Q: How to determine the cause of GetNext timeout based on the exit status of data preprocessing?

A: When using the data sinking mode (where data preprocessing -> sending queue -> network computing form the pipeline mode) for training and there is a GetNext timeout error, the data preprocessing module will output status information to help users analyze the cause of the error. Users can see the following situations in the log, and for the specific reasons and improvement methods, refer to:

  1. When the log output is similar to the following, it indicates that the data preprocessing has not generated any data that can be used for training.

    preprocess_batch: 0;
    batch_queue: ;
                push_start_time -> push_end_time
    

    Improvement method: You can loop through the dataset to confirm if the dataset preprocessing is normal.

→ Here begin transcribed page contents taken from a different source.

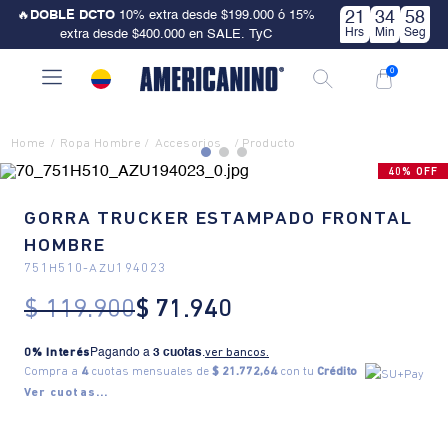
🔥
DOBLE DCTO
10% extra desde $199.000 ó 15%
21
34
58
Hrs
Min
Seg
extra desde $400.000 en SALE. TyC
0
Ropa Hombre
Accesorios
40% OFF
GORRA TRUCKER ESTAMPADO FRONTAL
HOMBRE
751H510
-
AZU194023
$
119
.
900
$
71
.
940
0% Interés
Pagando a
3 cuotas
.
ver bancos.
Compra a
4
cuotas mensuales de
$ 21.772,64
con tu
Crédito
Ver cuotas...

  2. When the log output is similar to the following, it indicates that data preprocessing has generated a batch of data, but it has not been sent to the device side yet.

    preprocess_batch: 0;
    batch_queue: 1;
                push_start_time -> push_end_time
    2022-05-09-11:36:00.521.386 ->
    

    Improvement method: You can check if the device plog has an error message.

  3. When the log output is similar to the following, it indicates that data preprocessing has generated three batches of data, all of which have been sent to the device side, and the fourth batch of data is being preprocessed.

    preprocess_batch: 3;
    batch_queue: 1, 0, 1;
                push_start_time -> push_end_time
    2022-05-09-11:36:00.521.386 -> 2022-05-09-11:36:00.782.215
    2022-05-09-11:36:01.212.621 -> 2022-05-09-11:36:01.490.139
    2022-05-09-11:36:01.893.412 -> 2022-05-09-11:36:02.006.771
    

    Improvement method: View the time difference between the last item of push_end_time and GetNext error reporting time. If the default GetNext timeout is exceeded (default: 1900s, and can be modified through mindspore.set_context(op_timeout=xx)), it indicates poor data preprocessing performance. Please refer to Optimizing the Data Processing to improve data preprocessing performance.

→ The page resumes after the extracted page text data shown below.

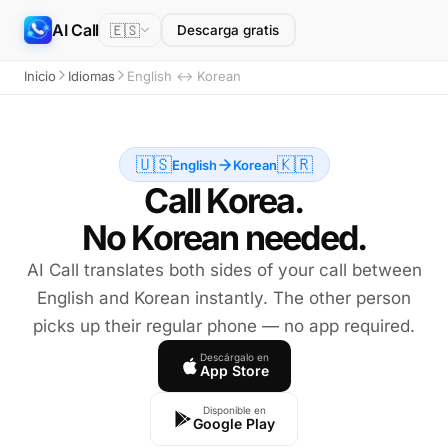
AI Call
🇪🇸
Descarga gratis
Inicio
Idiomas
English ↔ Korean
🇺🇸
🇰🇷
English
Korean
Call Korea.
No Korean needed.
AI Call translates both sides of your call between
English and Korean instantly. The other person
picks up their regular phone — no app required.
Descárgalo en
App Store
Disponible en
Google Play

  4. When the log output is similar to the following, it indicates that data preprocessing has generated 182 batches of data and the 183st batch of data is being sent to the device.

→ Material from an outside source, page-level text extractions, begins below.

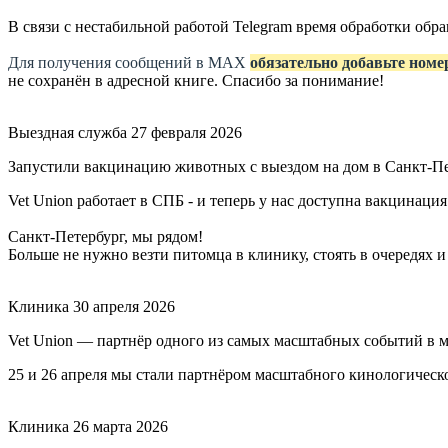
В связи с нестабильной работой Telegram время обработки об
Для получения сообщений в МАХ
обязательно добавьте номе
не сохранён в адресной книге. Спасибо за понимание!
Выездная служба
27 февраля 2026
Запустили вакцинацию животных с выездом на дом в Санкт-П
Vet Union работает в СПБ - и теперь у нас доступна вакцинация
Санкт-Петербург, мы рядом!
Больше не нужно везти питомца в клинику, стоять в очередях и
Клиника
30 апреля 2026
Vet Union — партнёр одного из самых масштабных событий в 
25 и 26 апреля мы стали партнёром масштабного кинологичес
Клиника
26 марта 2026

    preprocess_batch: 182;
    batch_queue: 1, 0, 1, 1, 2, 1, 0, 1, 1, 0;
                push_start_time -> push_end_time
                                -> 2022-05-09-14:31:00.603.866
    2022-05-09-14:31:00.621.146 -> 2022-05-09-14:31:01.018.964
    2022-05-09-14:31:01.043.705 -> 2022-05-09-14:31:01.396.650
    2022-05-09-14:31:01.421.501 -> 2022-05-09-14:31:01.807.671
    2022-05-09-14:31:01.828.931 -> 2022-05-09-14:31:02.179.945
    2022-05-09-14:31:02.201.960 -> 2022-05-09-14:31:02.555.941
    2022-05-09-14:31:02.584.413 -> 2022-05-09-14:31:02.943.839
    2022-05-09-14:31:02.969.583 -> 2022-05-09-14:31:03.309.299
    2022-05-09-14:31:03.337.607 -> 2022-05-09-14:31:03.684.034
    2022-05-09-14:31:03.717.230 -> 2022-05-09-14:31:04.038.521
    2022-05-09-14:31:04.064.571 ->
    

    Improvement method: You can check if the device plog has an error message.